Ok so a cool video idea is to how this proof I thought of for proving the limit in the title. I’m only a calc 2 student so if there’s any holes in my proof let me know!

Consider a regular polygon, P, with n sides and a radius of 1. In this case, radius meaning the distance from the center of P to one of its vertices.

You can divide P into n similar triangles of equal area by connecting each vertex of P to the center.

Now, consider one of those triangles. Two of the sides are radii of P, so the triangle is isosceles. The non-similar angle is equal to 2pi/n, as in order for all the triangles to be similar, the angles must be equal and those angles must also add up to 2pi. Now, you can create two equal right triangles by splitting the original triangle exaxtly in two from the angle 2pi/n. As there are two of these right triangles per original triangles in P, there are 2n of the right trangles in P.

Now, consider one of these right triangles. The hypotenuse is 1 since that is a radius of P. One of the angles in this right triangle is pi/n, since the 2pi/n angle was split exactly in half above. In order to get the area of this triangle, you multiply together the two non-hypotenuse sides (the base, b, and the height, h) and divide by 2.
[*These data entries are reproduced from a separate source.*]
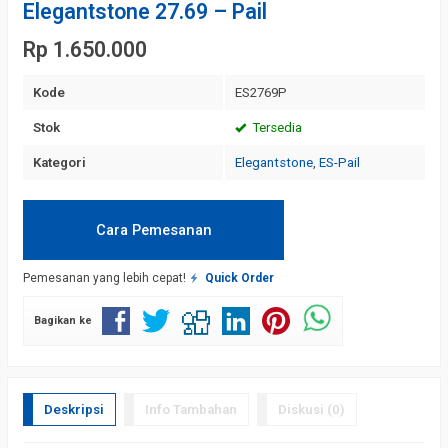
Elegantstone 27.69 – Pail
Rp 1.650.000
Kode
ES2769P
Stok
Tersedia
Kategori
Elegantstone
,
ES-Pail
Cara Pemesanan
Pemesanan yang lebih cepat!
Quick Order
Bagikan ke
Deskripsi
Info Tambahan
Diskusi (0)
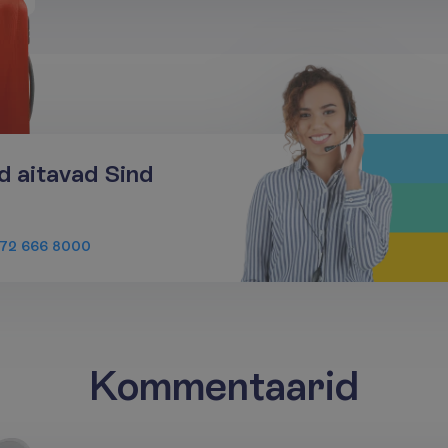
d aitavad Sind
72 666 8000
Kommentaarid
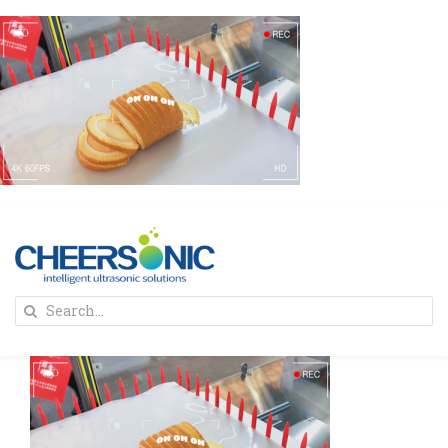
Skip
to
content
To
Search
Na
for:
首页
解决方案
Now, we know that sin(pi/n)=b/1=b and cos(pi/n)=h/1=h. You get these by just applying the definition of sin as opposite/hypotenuse and cos as adjacent/hypotenuse respectively. Therefore, an expression for the area of one of these right triangles (A_r) is: A_r=sin(pi/n)cos(pi/n)/2

Doing some manipulation yields:

sin(pi/n)cos(pi/n)/2=2sin(pi/n)cos(pi/n)/4=sin(2pi/n)/4

So A_r=sin(2pi/n)/4

Recall that, as stated above, there are 2n of these triangles in P. Therefore, multiplying A_r by 2n will yield the area of P (A_p).
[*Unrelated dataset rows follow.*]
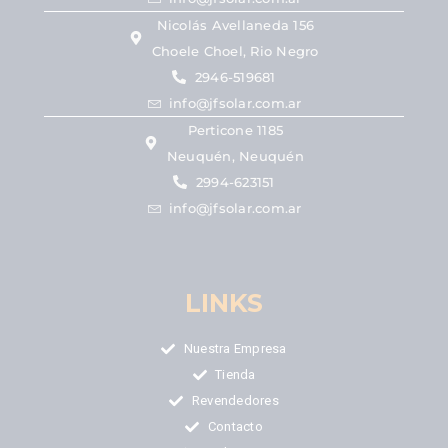
Nicolás Avellaneda 156
Choele Choel, Rio Negro
2946-519681
info@jfsolar.com.ar
Perticone 1185
Neuquén, Neuquén
2994-623151
info@jfsolar.com.ar
LINKS
Nuestra Empresa
Tienda
Revendedores
Contacto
A_p=2n*A_r=2n sin(2pi/n)/4=n sin(2pi/n)/2

So A_p=n sin(2pi/n)/2

Next, we’re going to want to take the limit of A_p as n -> infinity. First, let’s consider what that actually means for our polygon, P. As the number of sides of a regular polygon approaches infinity, the polygon approaches a circle. In particula, since the radius of P is fixed at 1, as the number of sides of P approach infinity, P approaches the unit circle. Therefore, its area, by definition, approaches pi.

With this knowledge, we can now say that the limit as n->infinity of n sin(2pi/n) / 2 =pi. We could prove that limit with L’Hopital’s Rule, but we need the limit in the title to find the derivative of sin, so we really can’t use L’Hopital’s Rule in this case. Anyway, using the constant rule of limits, we can move the 1/2 to the outside of the limit. We can also multiply both sides of the above equation by 2, yielding:

limit n->infinity n sin(2pi/n) = 2pi

To pretty much finish this, we can make a substitution in the above limit. We can let x=2pi/n. Therefore, as n->infinity, x->0. Also, n=2pi/x. Substituting all of this in, we get: limit x->0 2pi/x sin(x) = 2pi. Using the constant rule of limits, we can briby the 2pi to the outside of the limit and, since 2pi is not equal to 0, we can divide it on both sides. This gives us:

limit x->0 sin(x)/x = 1

as desired.

Anyway, I hope BlackPenRedPen considers this for a video because I think this is quite cool. Hope you guys liked this!

This is awesome!! BPRP should do this in his 100 trig identities video. BTW, if you make a youtube channel someday (or if you already have one) this'll get you some subs :) (at least my sub)

Nice proof!

Good work. So nice to see another approach.